[Source data]
= = =
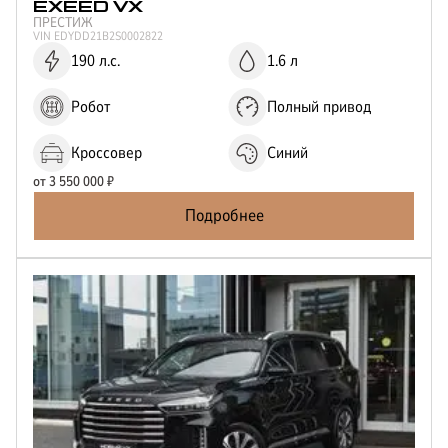
EXEED
VX
ПРЕСТИЖ
VIN
EDYDD21B2S0002822
190 л.с.
1.6 л
Робот
Полный привод
Кроссовер
Синий
от
3 550 000
₽
Подробнее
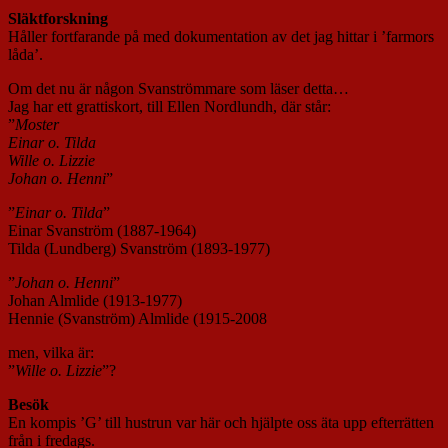
Släktforskning
Håller fortfarande på med dokumentation av det jag hittar i ’farmors
låda’.
Om det nu är någon Svanströmmare som läser detta…
Jag har ett grattiskort, till Ellen Nordlundh, där står:
”
Moster
Einar o. Tilda
Wille o. Lizzie
Johan o. Henni
”
”
Einar o. Tilda
”
Einar Svanström (1887-1964)
Tilda (Lundberg) Svanström (1893-1977)
”
Johan o. Henni
”
Johan Almlide (1913-1977)
Hennie (Svanström) Almlide (1915-2008
men, vilka är:
”
Wille o. Lizzie
”?
Besök
En kompis ’G’ till hustrun var här och hjälpte oss äta upp efterrätten
från i fredags.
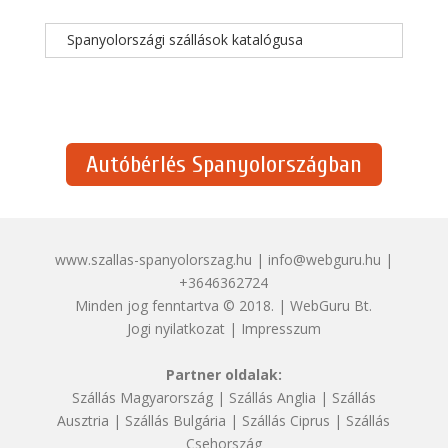
Spanyolországi szállások katalógusa
Autóbérlés Spanyolországban
www.szallas-spanyolorszag.hu | info@webguru.hu |
+3646362724
Minden jog fenntartva © 2018. | WebGuru Bt.
Jogi nyilatkozat
|
Impresszum
Partner oldalak:
Szállás Magyarország
|
Szállás Anglia
|
Szállás
Ausztria
|
Szállás Bulgária
|
Szállás Ciprus
|
Szállás
Csehország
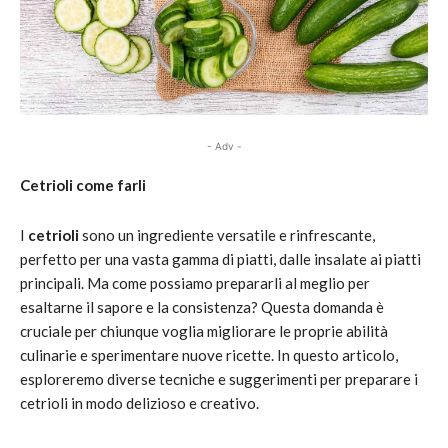
- Adv -
Cetrioli come farli
I
cetrioli
sono un ingrediente versatile e rinfrescante,
perfetto per una vasta gamma di piatti, dalle insalate ai piatti
principali. Ma come possiamo prepararli al meglio per
esaltarne il sapore e la consistenza? Questa domanda è
cruciale per chiunque voglia migliorare le proprie abilità
culinarie e sperimentare nuove ricette. In questo articolo,
esploreremo diverse tecniche e suggerimenti per preparare i
cetrioli in modo delizioso e creativo.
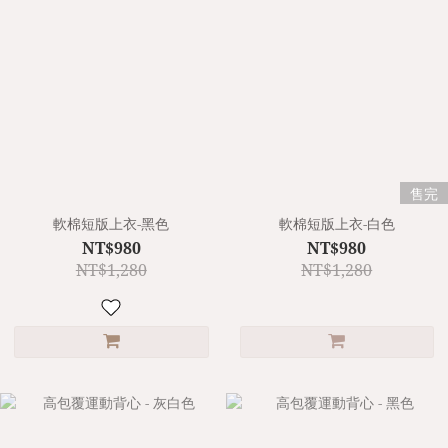
售完
軟棉短版上衣-黑色
軟棉短版上衣-白色
NT$980
NT$980
NT$1,280
NT$1,280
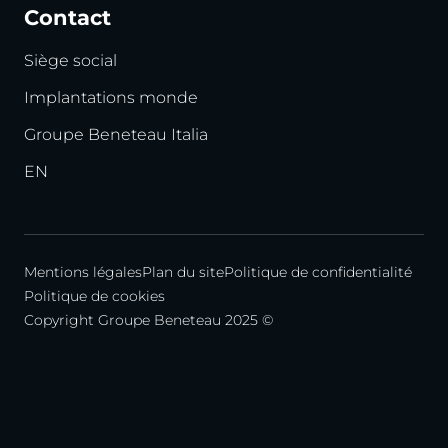
Contact
Siège social
Implantations monde
Groupe Beneteau Italia
EN
Mentions légales
Plan du site
Politique de confidentialité
Politique de cookies
Copyright Groupe Beneteau 2025 ©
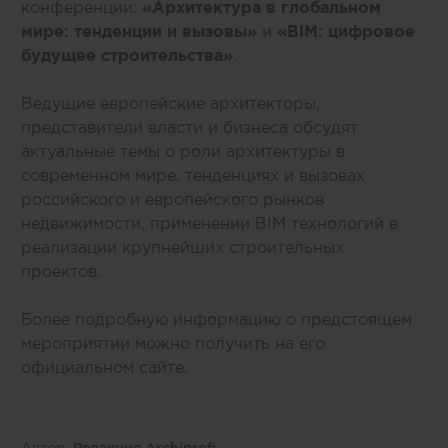
конференции:
«Архитектура в глобальном
мире: тенденции и вызовы»
и
«BIM: цифровое
будущее
строительства»
.
Ведущие европейские архитекторы,
представители власти и бизнеса обсудят
актуальные темы о роли архитектуры в
современном мире, тенденциях и вызовах
российского и европейского рынков
недвижимости, применении BIM технологий в
реализации крупнейших строительных
проектов.
Более подробную информацию о предстоящем
мероприятии можно получить на
его
официальном сайте
.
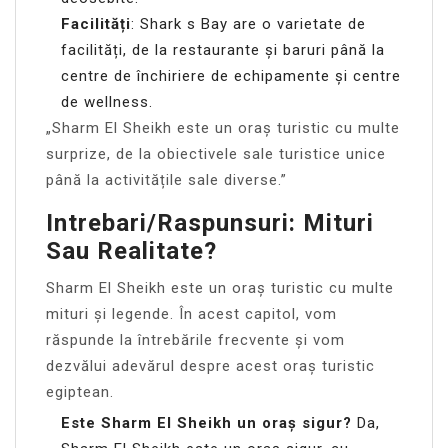
Facilități
: Shark s Bay are o varietate de
facilități, de la restaurante și baruri până la
centre de închiriere de echipamente și centre
de wellness.
„Sharm El Sheikh este un oraș turistic cu multe
surprize, de la obiectivele sale turistice unice
până la activitățile sale diverse.”
Intrebari/Raspunsuri: Mituri
Sau Realitate?
Sharm El Sheikh este un oraș turistic cu multe
mituri și legende. În acest capitol, vom
răspunde la întrebările frecvente și vom
dezvălui adevărul despre acest oraș turistic
egiptean.
Este Sharm El Sheikh un oraș sigur?
Da,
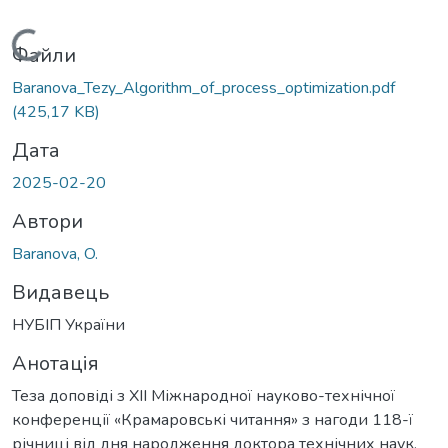
Вантажиться...
Файли
Baranova_Tezy_Algorithm_of_process_optimization.pdf
(425,17 KB)
Дата
2025-02-20
Автори
Baranova, O.
Видавець
НУБІП України
Анотація
Теза доповіді з XII Міжнародної науково-технічної
конференції «Крамаровські читання» з нагоди 118-ї
річниці від дня народження доктора технічних наук,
= = =
BRIEF
Each line of the entries that contains the word "come" should be listed.

OUTPUT FOR THIS TASK
Cetrioli come farli
principali. Ma come possiamo prepararli al meglio per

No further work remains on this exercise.